ACLU’s National Executive Director Anthony D. Romero recently came into town as the keynote speaker for the local group’s Bill of Rights event. Romero cited the attack on civil liberties as one of the nation’s challenges for 2006. With the recent discovery of domestic wiretapping ordered by Bush playing at commander-in-chief, we are entering the murky waters of national security.
The justification for intruding on our privacy and civil liberties are always to protect us.Americans have been served up every boogey monster possible to scare us into submission. We are afraid of terrorists, black men and Islam. If all of these reside in the same body, there’s tripled fear. Sometimes we’re simply afraid of what lies ahead.
A Los Angeles Times poll revealed that while the juvenile crime rate and victimization was the lowest in 25 years, 80 percent of the respondents said their personal fear of crime had increased dramatically. In the nineties, the national crime rated dropped by 20 percent, yet news coverage of crime increased by 83 percent.

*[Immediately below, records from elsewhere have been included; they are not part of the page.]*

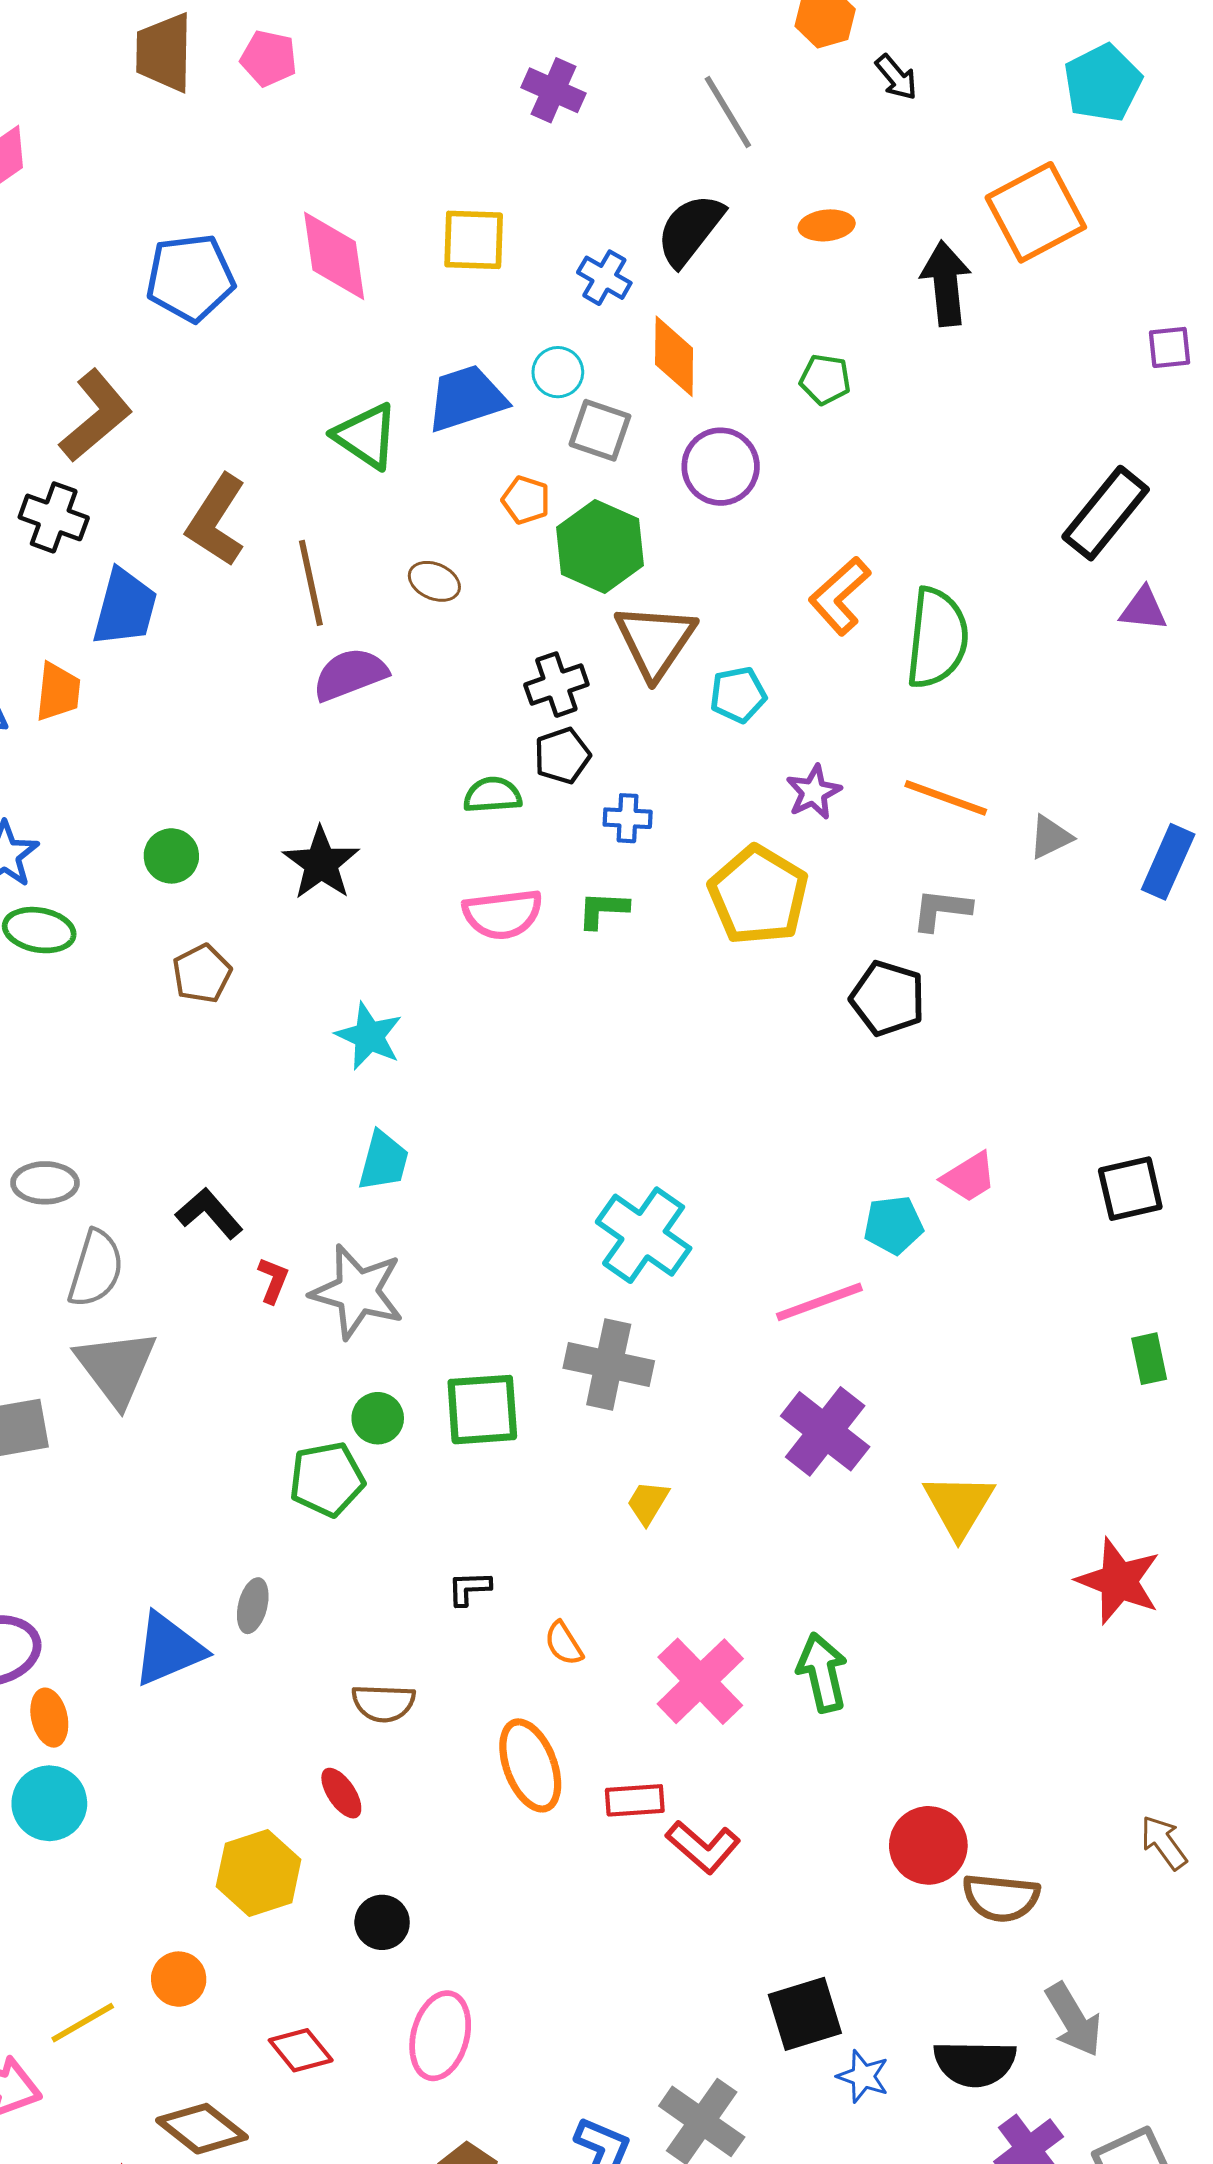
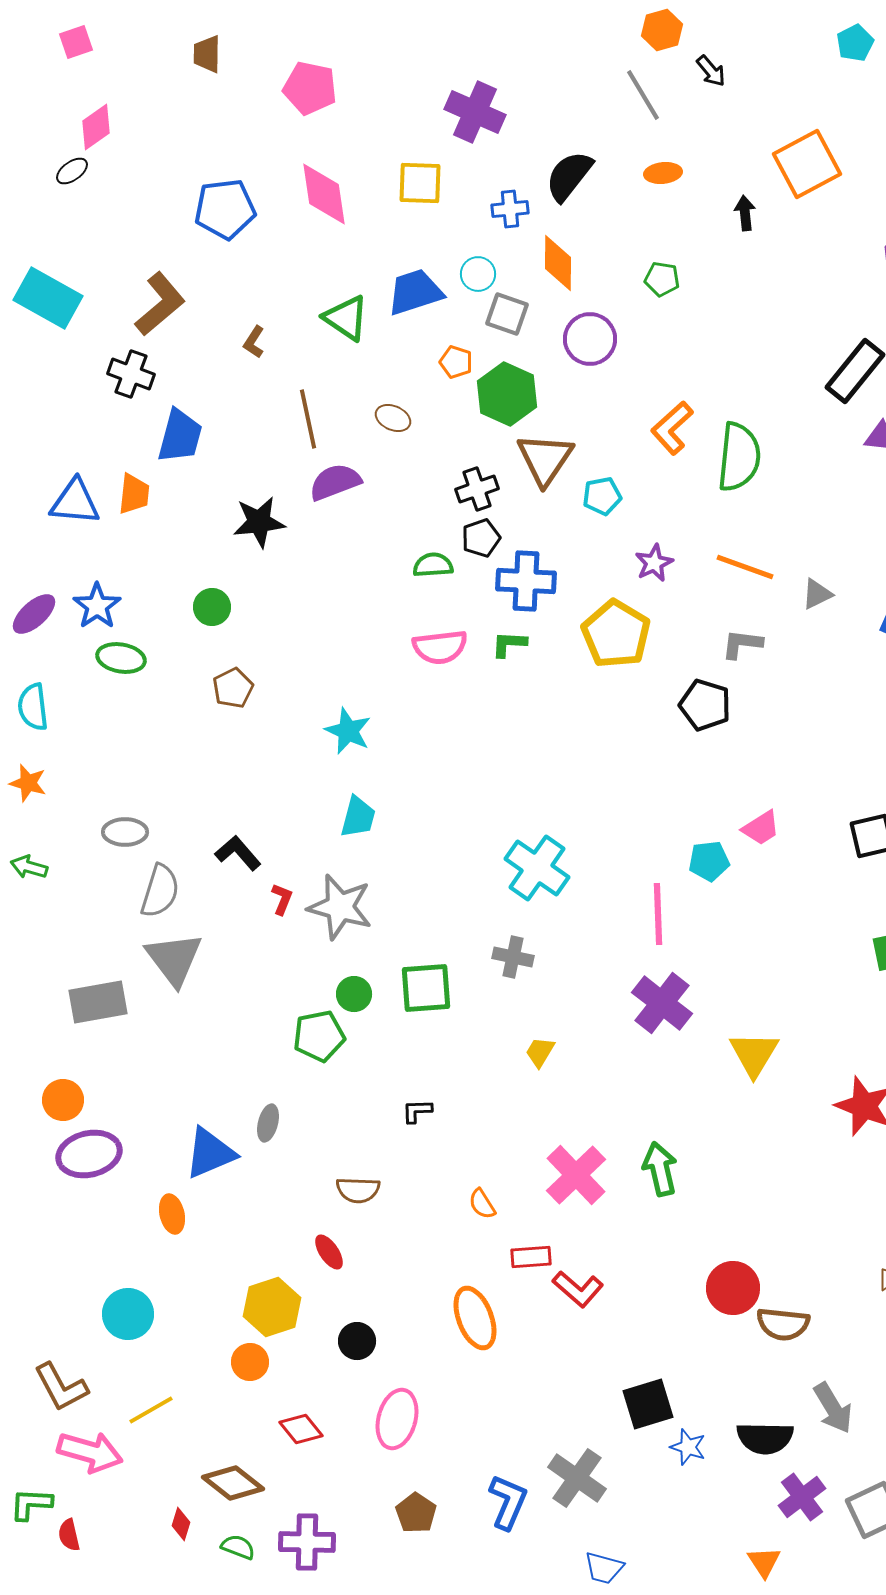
brown trapezoid: (164, 53) -> (207, 54), size x0.7
pink pentagon: (269, 58) -> (310, 88), moved, size x1.4
cyan pentagon: (1103, 83) -> (855, 43), moved, size x0.7
purple cross: (553, 90) -> (475, 112), moved, size x1.4
gray line: (728, 112) -> (643, 95), moved
blue cross: (604, 278) -> (510, 209), turned -36
black arrow: (946, 284) -> (745, 213), size x0.6
brown L-shape: (216, 520) -> (254, 342), moved, size x0.5
blue cross: (628, 818) -> (526, 581), size x1.8
black star: (321, 863) -> (259, 522), moved, turned 30
pink line: (819, 1302) -> (658, 914), turned -72
gray cross: (609, 1364) -> (513, 957), size x0.7
orange semicircle: (564, 1643) -> (482, 1204), moved
orange ellipse: (49, 1718) -> (172, 1214), moved
orange ellipse: (530, 1765) -> (475, 1318), moved
cyan circle: (49, 1803) -> (128, 1314), moved
orange circle: (179, 1979) -> (250, 1362), moved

I’ve checked out the nightly news in many a city, and I can vouch for the high percentage of grisly crime accounts.
Between domestic crime and international terrorists, the government has convinced us that we need more than ghost busters to keep us safe. Ergo biometrics, ergo electronic wiretapping, ergo geo spatial web, ergo the Patriot Act and there go our civil liberties.
Not only is this sophisticated, high-tech monitoring quietly invading our daily lives, there are average citizens (innocently, but fearfully) asking for them. At one city ward meeting, a concerned citizen innocently, but fearfully, asked if cameras could be put on her street to deter crime. Now, I’m scared!
The government has contracted with four companies to come up with a “Tell-all Chip” for passports that would contain biometric information as well as personal data. Now I’m really scared!
Biometrics is when the flesh meets technology to give us face recognition, hand geometry, retina scanning and other means of data collection. Geo webbing is taking digital mapping to a whole new level. The technology is so savvy that a lot of this surveillance can and does happen during your routine, perhaps even mundane, life. The 100,000 football fans who were scanned as they entered the 2001 Super Bowl game in Tampa don’t know where their biometric information ended up.
The way children are being snatched out of homes, cars and the arms of their mothers, we will see computer chips embedded into infants at birth in the not-so-distant future. Parents will demand it and the public will approve it.
The question becomes: is it necessary to monitor hundreds of millions of U.S. citizens in search of a few terrorists? Some – maybe even many – may say yes. I say let’s negotiate on when, how, why and on whom does spying and data collection happen.
I must admit, it will be a challenge to get a bunch of scary cats to have an objective discussion about fear-reducing techno products that are designed to address fear-producing situations.